Предателю удалось пробраться к партизанам. Была весна 1942 года, тысячи и тысячи людей брались тогда за оружие и уходили в леса. Как ни проверяли их партизаны, вместе с честными людьми иногда проникали изменники.
Случилось так, что в Нарочанские леса наше командование направило и меня. Надо было помочь организовать там госпиталь, не хватало врачей. Там я и встретился с Яковицким-Кольцовым. Партизаны верили ему. Да и как было не верить, если пришел парень в отряд раненым, сумел даже в концлагере сохранить партийный билет, а о побеге его немцы напечатали в газете, посулили большую награду тому, кто поможет им поймать лейтенанта Кольцова…

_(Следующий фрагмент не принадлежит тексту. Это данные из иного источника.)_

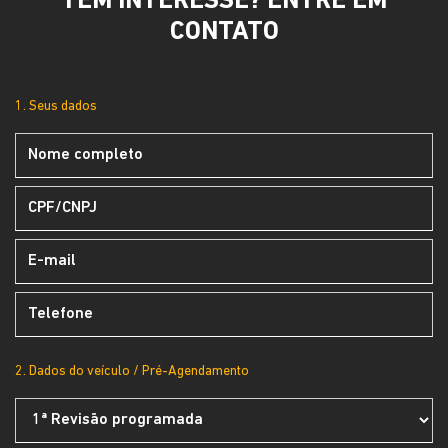
TEM INTERESSE? ENTRE EM
CONTATO
1. Seus dados
2. Dados do veículo / Pré-Agendamento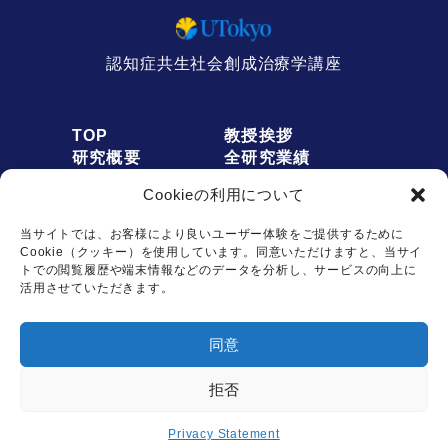
認知症共生社会創成治療学講座
TOP
教授挨拶
研究概要
全研究業績
人員募集
アクセス
Cookieの利用について
お知らせ
リンク
オプトアウト
プライバシーポリシー
当サイトでは、お客様により良いユーザー体験をご提供するために
Cookie（クッキー）を使用しています。同意いただけますと、当サイ
トでの閲覧履歴や端末情報などのデータを分析し、サービスの向上に
活用させていただきます。
お問い合わせは
同意
こちらから
拒否
Copyright © Dementia Inclusion and Therapeutics. All rights reserved.
Privacy Statement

Сокольский отхлебнул из стакана, который кто-то предупредительно поставил на трибуну, и все видели, как дрожала его рука, рука, не дрожавшая даже при самых сложных операциях. Шрам над правой бровью у него побелел, на высоком лбу выступили крошечные капельки пота. Но он не замечал этого, он рассказывал о том, как Яковицкий предал партизанский отряд, о том, сколько хороших друзей потерял Федор Савельевич, когда они с боями прорывались сквозь вражеское кольцо.

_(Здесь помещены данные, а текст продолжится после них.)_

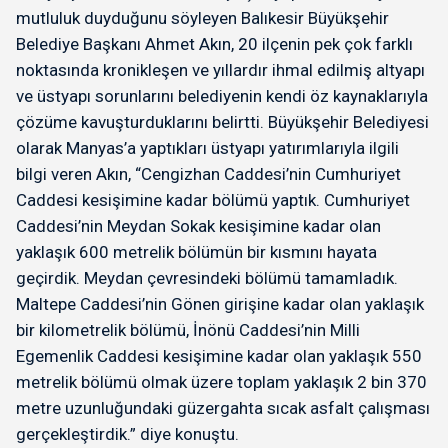
mutluluk duyduğunu söyleyen Balıkesir Büyükşehir
Belediye Başkanı Ahmet Akın, 20 ilçenin pek çok farklı
noktasında kronikleşen ve yıllardır ihmal edilmiş altyapı
ve üstyapı sorunlarını belediyenin kendi öz kaynaklarıyla
çözüme kavuşturduklarını belirtti. Büyükşehir Belediyesi
olarak Manyas’a yaptıkları üstyapı yatırımlarıyla ilgili
bilgi veren Akın, “Cengizhan Caddesi’nin Cumhuriyet
Caddesi kesişimine kadar bölümü yaptık. Cumhuriyet
Caddesi’nin Meydan Sokak kesişimine kadar olan
yaklaşık 600 metrelik bölümün bir kısmını hayata
geçirdik. Meydan çevresindeki bölümü tamamladık.
Maltepe Caddesi’nin Gönen girişine kadar olan yaklaşık
bir kilometrelik bölümü, İnönü Caddesi’nin Milli
Egemenlik Caddesi kesişimine kadar olan yaklaşık 550
metrelik bölümü olmak üzere toplam yaklaşık 2 bin 370
metre uzunluğundaki güzergahta sıcak asfalt çalışması
gerçekleştirdik.” diye konuştu.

— А Казимиру удалось уйти, — немного помолчав, продолжал профессор. — Фашисты назначили его начальником полиции, они высоко оценили заслуги предателя. И после этого он еще не раз уходил от партизанской пули, а вот мне — Федор Савельевич потрогал шрам, — свою метку оставил. Поздней осенью, когда партизаны разгромили несколько крупных фашистских гарнизонов, а сами ушли в леса, Сачок приказал согнать в деревню Низки заложников. Полицаи арестовали более ста женщин, стариков, детей — тех, кто не успел или не смог уйти с бригадой, — и заперли их в школе. А по всем деревням начальник полиции разослал приказ: не сложат партизаны оружия, не сдадутся — все заложники будут сожжены. И срок указал — трое суток, семьдесят два часа.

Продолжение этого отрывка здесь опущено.